The reason for this is mainly that BddVariableSet can actually do quite a bit more than what we’ve shown already:
# If you have a formula that you want to quickly turn into a BDD, you can simply evaluate it as a string:
# (as long as the variable names match the ones in your BddVariableSet)
formula = vars.eval_expression("a & (b => !c) & (d <=> (c & !a))")
# Furthermore, if you have a formula saved in CNF/DNF, you can also build it quite easily.
# Each element in the list is a dictionary containing the literals in the CNF/DNF clause.
# These can use either the BDD variable references, or the names of the variables
conjunction = vars.mk_cnf([{v_a: True, "b": False}, {"c": False, "d": False}, {v_a: True, "c": True}])
# If you only want to create one clause, you can do that as well:
clause = vars.mk_conjunctive_clause({v_a: True, "b": False, "c": True})
clause.cardinality() # Get the number of valuations satisfied in this BDD.
4
To visually inspect the BDDs, you can use a conversion to .dot. Here, we are using graphviz to actually show the pictures of the BDD:
import graphviz
graphviz.Source(formula.to_dot())
For readability, the generated plot omits edges that lead to the zero terminal node. We can show these edges with an optional argument:
graphviz.Source(formula.to_dot(zero_pruned=False))
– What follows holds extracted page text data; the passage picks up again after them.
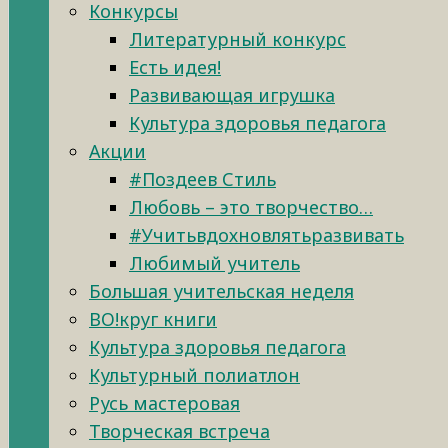
Конкурсы
Литературный конкурс
Есть идея!
Развивающая игрушка
Культура здоровья педагога
Акции
#Поздеев Стиль
Любовь – это творчество…
#Учитьвдохновлятьразвивать
Любимый учитель
Большая учительская неделя
ВО!круг книги
Культура здоровья педагога
Культурный полиатлон
Русь мастеровая
Творческая встреча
We can also convert the BDD back to a Boolean expression. However, we are not doing any special minification of the formula here, so the result will be probably larger than the original formula:
formula.to_expression()
BooleanExpression("(a & ((b & (!c & !d)) | (!b & !d)))")
To actually manipulate the BDDs, we can use normal logical operators, as well as projection and selection. But note that Python automatically translates methods and and or to reserved operators, even if used as method names. Therefore, we opted to use a prefix l_* to denote the logical operations and r_* to denote relational operations:
# Basic logical operators:
formula.l_and(conjunction)
formula.l_or(conjunction)
formula.l_xor(conjunction)
formula.l_imp(conjunction)
formula.l_iff(conjunction)
formula.l_and_not(conjunction)
# Projection, either using one variable, or a set of variables.
# Here, we have to use variable references instead of names though,
# since the BDD object has no idea what the actual names of the variables are.
formula.r_exists([v_a, v_c])
formula.r_for_all([v_a, v_c])
# Projection "removes" the influence of a particular variable: F = F[a/0] | F[a/1]
graphviz.Source(formula.r_exists(v_a).to_dot())
Similarly, we can use selection to actually fix a variable to a specific value. Here, we have to also include the Boolean value to which we are fixing. The argument is therefore a dictionary whose keys are BDD variable references.
graphviz.Source(formula.r_select({ v_c: False }).to_dot())
Finally, to transfer and save BDDs, you can use a simple string format that encodes the directed graph. However, a BDD can be also saved using pickle.
# Note that you need to provide the variable set together with the data string:
assert Bdd(vars, formula.data_string()).data_string() == formula.data_string()
# formula.data_bytes() also exists.
formula.data_string()
'|5,0,0|5,1,1|3,1,0|2,2,0|1,2,3|0,0,4|'
Now you’ve covered most of the BDD functionality available in AEON. For more details, you can explore the tutorial which describes the original Rust implementation of BDDs (it has some extra details on certain topics). The rest of the Rust documentation can be also helpful to get deeper insight into how the library works.
Alternatively, you can also explore the documentation for the Python bindings here, where you’ll find the actual list of methods that is available in Python.